#### EXERCISE AIM:
Copy, exactly and without additions, every line in the records below from the one holding "content and material and you hereby assig" through the one holding "hereunder or your use of the Service.", both ends included.

Dataset entries
┄┄┄┄┄┄┄┄┄┄

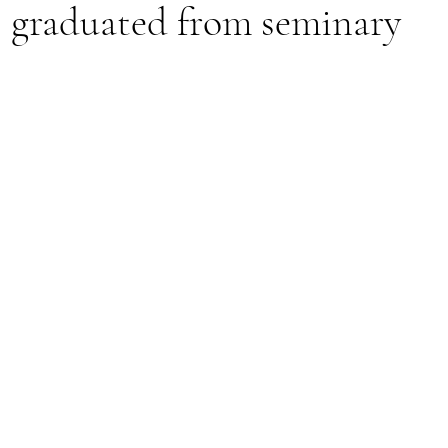
s graduated from seminary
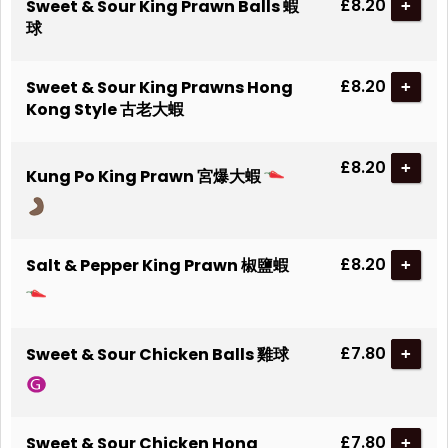
£8.20
Sweet & Sour King Prawn Balls 蝦
+
球
£8.20
Sweet & Sour King Prawns Hong
+
Kong Style 古老大蝦
£8.20
+
Kung Po King Prawn 宮爆大蝦
£8.20
Salt & Pepper King Prawn 椒鹽蝦
+
£7.80
Sweet & Sour Chicken Balls 雞球
+
£7.80
Sweet & Sour Chicken Hong
+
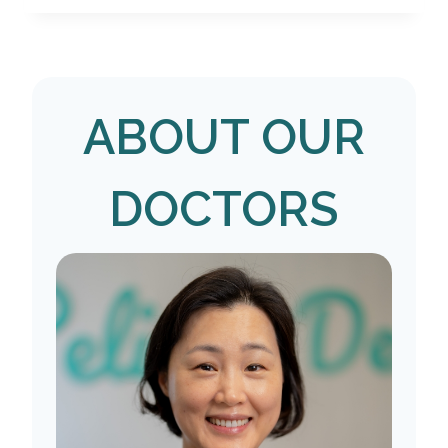
ABOUT OUR
DOCTORS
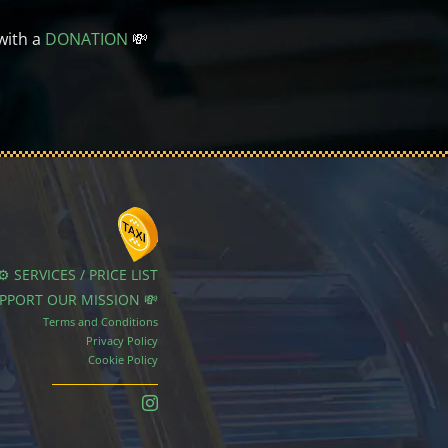
with a
DONATION
💸
⚙️ SERVICES / PRICE LIST
UPPORT OUR MISSION 💸
Terms and Conditions
Privacy Policy
Cookie Policy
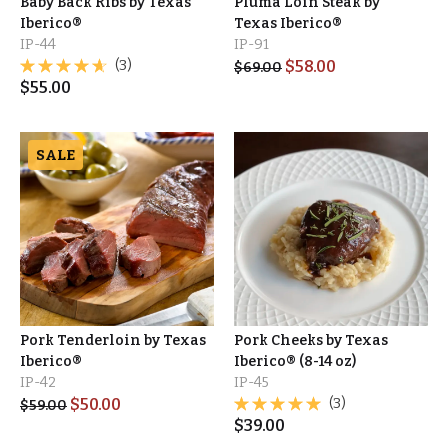
Baby Back Ribs by Texas
Pluma Loin Steak by
Iberico®
Texas Iberico®
IP-44
IP-91
(3)
$
58.00
$
69.00
$
55.00
SALE
Pork Tenderloin by Texas
Pork Cheeks by Texas
Iberico®
Iberico® (8-14 oz)
IP-42
IP-45
$
50.00
(3)
$
59.00
$
39.00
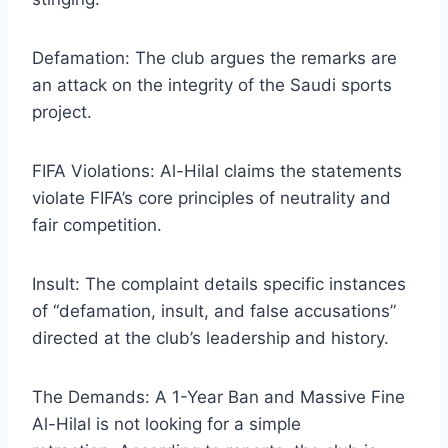
​Defamation: The club argues the remarks are
an attack on the integrity of the Saudi sports
project.
​FIFA Violations: Al-Hilal claims the statements
violate FIFA’s core principles of neutrality and
fair competition.
​Insult: The complaint details specific instances
of “defamation, insult, and false accusations”
directed at the club’s leadership and history.
​The Demands: A 1-Year Ban and Massive Fine
​Al-Hilal is not looking for a simple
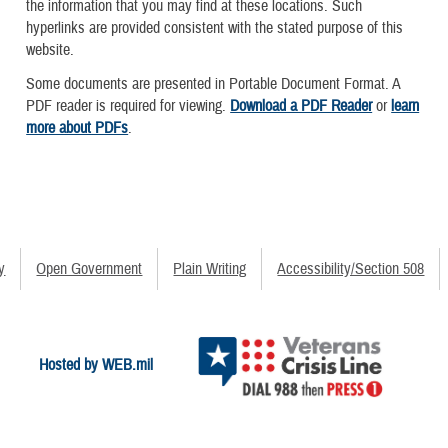
the information that you may find at these locations. Such
hyperlinks are provided consistent with the stated purpose of this
website.
Some documents are presented in Portable Document Format. A
PDF reader is required for viewing.
Download a PDF Reader
or
learn
more about PDFs
.
y
Open Government
Plain Writing
Accessibility/Section 508
Hosted by WEB.mil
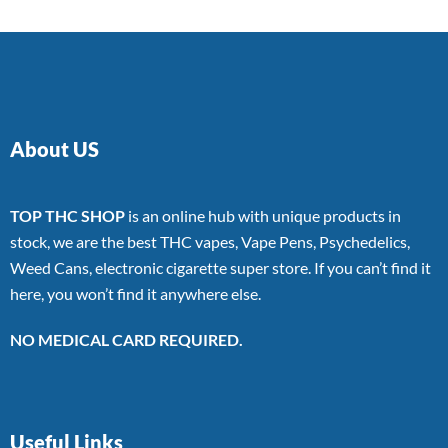
About US
TOP THC SHOP
is an online hub with unique products in
stock, we are the best THC vapes, Vape Pens, Psychedelics,
Weed Cans, electronic cigarette super store. If you can’t find it
here, you won’t find it anywhere else.
NO MEDICAL CARD REQUIRED.
Useful Links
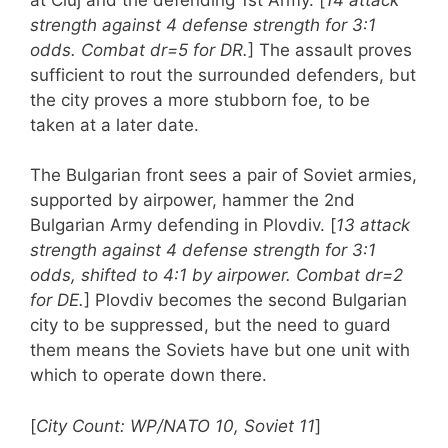
strength against 4 defense strength for 3:1
odds. Combat dr=5 for DR.
] The assault proves
sufficient to rout the surrounded defenders, but
the city proves a more stubborn foe, to be
taken at a later date.
The Bulgarian front sees a pair of Soviet armies,
supported by airpower, hammer the 2nd
Bulgarian Army defending in Plovdiv. [
13 attack
strength against 4 defense strength for 3:1
odds, shifted to 4:1 by airpower. Combat dr=2
for DE.
] Plovdiv becomes the second Bulgarian
city to be suppressed, but the need to guard
them means the Soviets have but one unit with
which to operate down there.
[
City Count: WP/NATO 10, Soviet 11
]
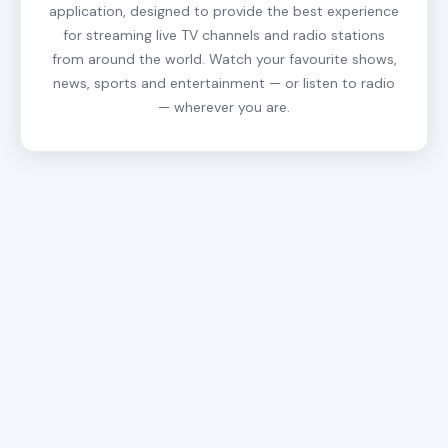
application, designed to provide the best experience
for streaming live TV channels and radio stations
from around the world. Watch your favourite shows,
news, sports and entertainment — or listen to radio
— wherever you are.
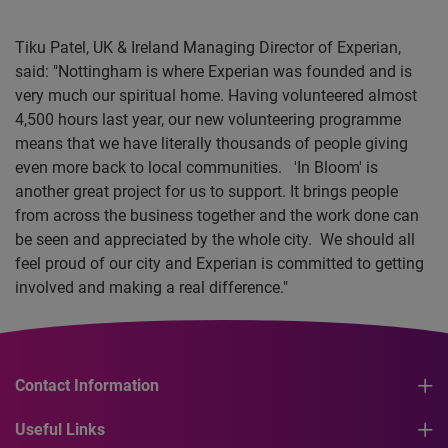
Tiku Patel, UK & Ireland Managing Director of Experian,
said: "Nottingham is where Experian was founded and is
very much our spiritual home. Having volunteered almost
4,500 hours last year, our new volunteering programme
means that we have literally thousands of people giving
even more back to local communities. 'In Bloom' is
another great project for us to support. It brings people
from across the business together and the work done can
be seen and appreciated by the whole city. We should all
feel proud of our city and Experian is committed to getting
involved and making a real difference."
Contact Information
Useful Links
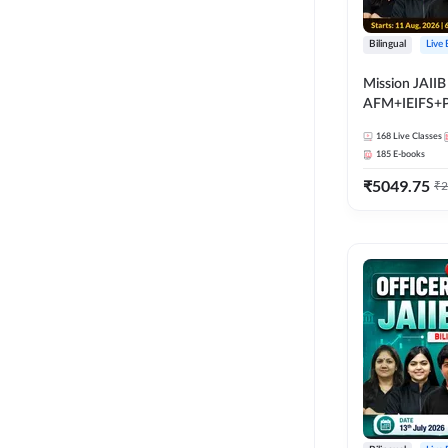
Bilingual
Live
Mission JAIIB
AFM+IEIFS+
Bilingual | Onl
168
Live Classes
by Adda 247
185
E-books
₹
5049.75
₹
2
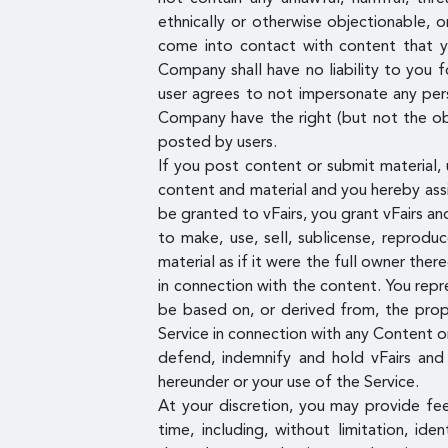
ethnically or otherwise objectionable, 
come into contact with content that yo
Company shall have no liability to you f
user agrees to not impersonate any pers
Company have the right (but not the obl
posted by users.
If you post content or submit material, 
content and material and you hereby assig
be granted to vFairs, you grant vFairs and
to make, use, sell, sublicense, reprodu
material as if it were the full owner ther
in connection with the content. You repr
be based on, or derived from, the propr
Service in connection with any Content or
defend, indemnify and hold vFairs and 
hereunder or your use of the Service.
At your discretion, you may provide fe
time, including, without limitation, id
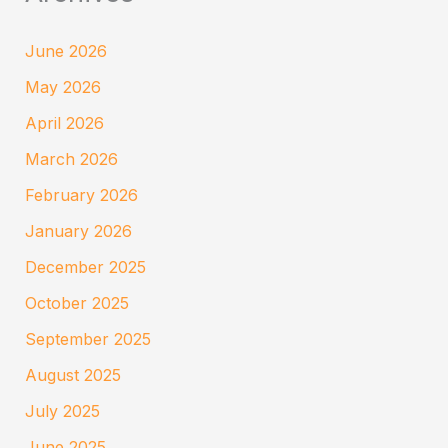
June 2026
May 2026
April 2026
March 2026
February 2026
January 2026
December 2025
October 2025
September 2025
August 2025
July 2025
June 2025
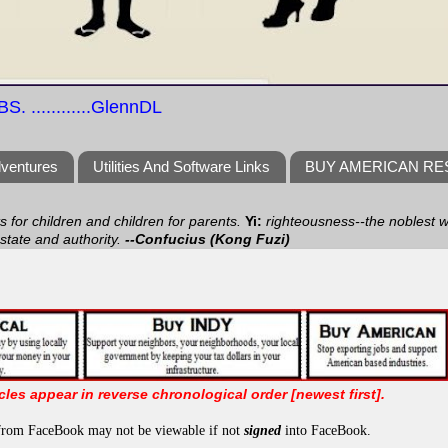
S. ............GlennDL
dventures
Utilities And Software Links
BUY AMERICAN R
ts for children and children for parents.
Yi:
righteousness--the noblest wa
 state and authority.
--Confucius (Kong Fuzi)
icles appear in reverse chronological order [newest first].
from FaceBook may not be viewable if not
signed
into FaceBook.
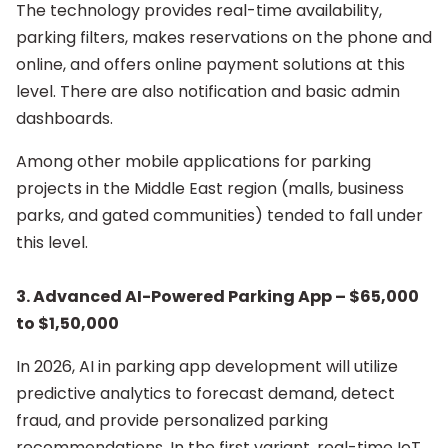
The technology provides real-time availability,
parking filters, makes reservations on the phone and
online, and offers online payment solutions at this
level. There are also notification and basic admin
dashboards.
Among other mobile applications for parking
projects in the Middle East region (malls, business
parks, and gated communities) tended to fall under
this level.
3.
Advanced AI-Powered Parking App – $65,000
to $1,50,000
In 2026, AI in parking app development will utilize
predictive analytics to forecast demand, detect
fraud, and provide personalized parking
recommendations. In the first variant, real-time IoT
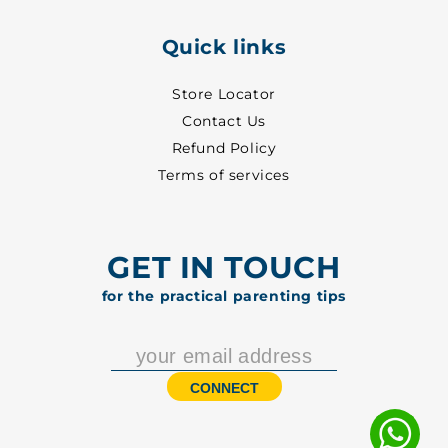
Quick links
Store Locator
Contact Us
Refund Policy
Terms of services
GET IN TOUCH
for the practical parenting tips
CONNECT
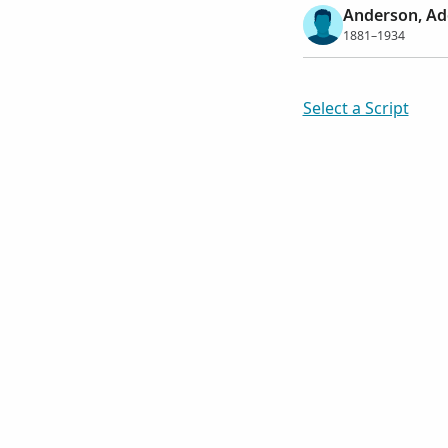
Anderson, Ad
1881–1934
Select a Script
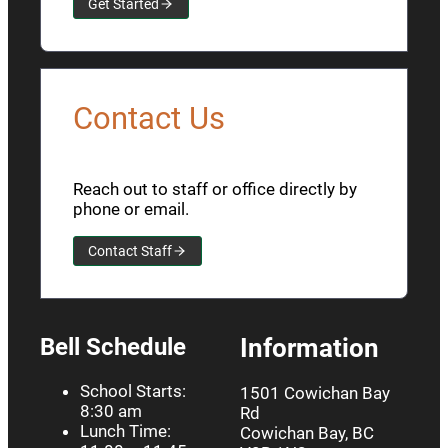
Get Started
Contact Us
Reach out to staff or office directly by
phone or email.
Contact Staff
Bell Schedule
Information
School Starts:
1501 Cowichan Bay
8:30 am
Rd
Lunch Time:
Cowichan Bay, BC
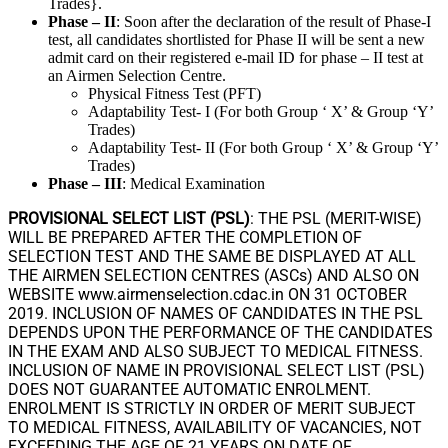
Trades}.
Phase – II
: Soon after the declaration of the result of Phase-I
test, all candidates shortlisted for Phase II will be sent a new
admit card on their registered e-mail ID for phase – II test at
an Airmen Selection Centre.
Physical Fitness Test (PFT)
Adaptability Test- I (For both Group ‘ X’ & Group ‘Y’
Trades)
Adaptability Test- II (For both Group ‘ X’ & Group ‘Y’
Trades)
Phase – III
: Medical Examination
PROVISIONAL SELECT LIST (PSL)
: THE PSL (MERIT-WISE)
WILL BE PREPARED AFTER THE COMPLETION OF
SELECTION TEST AND THE SAME BE DISPLAYED AT ALL
THE AIRMEN SELECTION CENTRES (ASCs) AND ALSO ON
WEBSITE www.airmenselection.cdac.in ON 31 OCTOBER
2019. INCLUSION OF NAMES OF CANDIDATES IN THE PSL
DEPENDS UPON THE PERFORMANCE OF THE CANDIDATES
IN THE EXAM AND ALSO SUBJECT TO MEDICAL FITNESS.
INCLUSION OF NAME IN PROVISIONAL SELECT LIST (PSL)
DOES NOT GUARANTEE AUTOMATIC ENROLMENT.
ENROLMENT IS STRICTLY IN ORDER OF MERIT SUBJECT
TO MEDICAL FITNESS, AVAILABILITY OF VACANCIES, NOT
EXCEEDING THE AGE OF 21 YEARS ON DATE OF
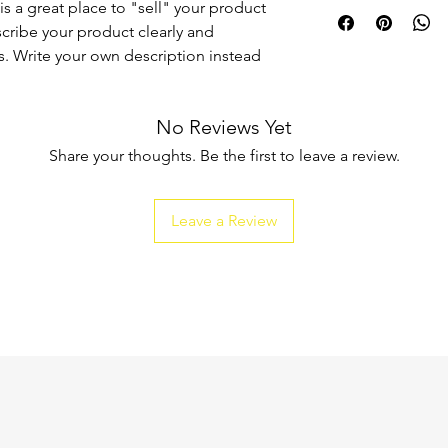
I'm a shipping policy
is a great place to "sell" your product
straightforward refun
information about y
to build trust and re
scribe your product clearly and
and cost. Providing s
buy with confidence.
. Write your own description instead
your shipping policy 
reassure your custom
confidence.
No Reviews Yet
Share your thoughts. Be the first to leave a review.
Leave a Review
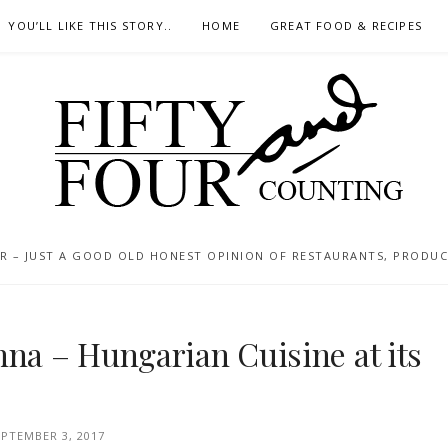
YOU’LL LIKE THIS STORY..
HOME
GREAT FOOD & RECIPES
 – JUST A GOOD OLD HONEST OPINION OF RESTAURANTS, PRODUCTS
nna – Hungarian Cuisine at its
EPTEMBER 3, 2017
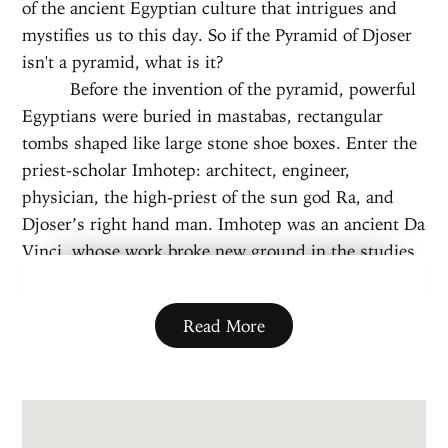
of the ancient Egyptian culture that intrigues and
mystifies us to this day. So if the Pyramid of Djoser
isn't a pyramid, what is it?
Before the invention of the pyramid, powerful
Egyptians were buried in mastabas, rectangular
tombs shaped like large stone shoe boxes. Enter the
priest-scholar Imhotep: architect, engineer,
physician, the high-priest of the sun god Ra, and
Djoser’s right hand man. Imhotep was an ancient Da
Vinci, whose work broke new ground in the studies
of anatomy, philosophy, and poetry. But his most
famous innovation was a simple twist on the
Read More
common mastaba tombs of the era. When asked to
draft a grand burial site for Djoser, Imhotep
designed the largest building of his time, a tower
built from six mastabas stacked on top of each other
—a ladder to the sky.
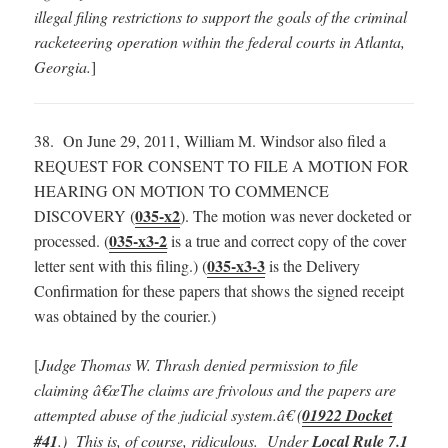
illegal filing restrictions to support the goals of the criminal
racketeering operation within the federal courts in Atlanta,
Georgia.
]
38. On June 29, 2011, William M. Windsor also filed a
REQUEST FOR CONSENT TO FILE A MOTION FOR
HEARING ON MOTION TO COMMENCE
035-x2
DISCOVERY (
). The motion was never docketed or
035-x3-2
processed. (
is a true and correct copy of the cover
035-x3-3
letter sent with this filing.) (
is the Delivery
Confirmation for these papers that shows the signed receipt
was obtained by the courier.)
[
Judge Thomas W. Thrash denied permission to file
claiming â€œThe claims are frivolous and the papers are
attempted abuse of the judicial system.â€ (
01922 Docket
#41
.) This is, of course, ridiculous. Under
Local Rule 7.1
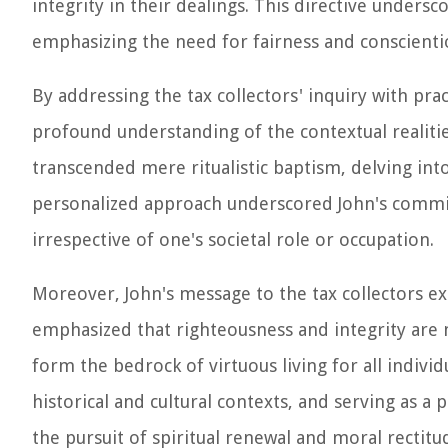
integrity in their dealings. This directive unders
emphasizing the need for fairness and conscientiou
By addressing the tax collectors' inquiry with pra
profound understanding of the contextual realitie
transcended mere ritualistic baptism, delving into
personalized approach underscored John's commit
irrespective of one's societal role or occupation.
Moreover, John's message to the tax collectors exem
emphasized that righteousness and integrity are n
form the bedrock of virtuous living for all indivi
historical and cultural contexts, and serving as a
the pursuit of spiritual renewal and moral rectitu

┄┄┄┄┄┄┄┄┄┄

#### ANSWER AREA:
content and material and you hereby assig
be granted to vFairs, you grant vFairs and
to make, use, sell, sublicense, reprodu
material as if it were the full owner ther
in connection with the content. You repr
be based on, or derived from, the propr
Service in connection with any Content or
defend, indemnify and hold vFairs and 
hereunder or your use of the Service.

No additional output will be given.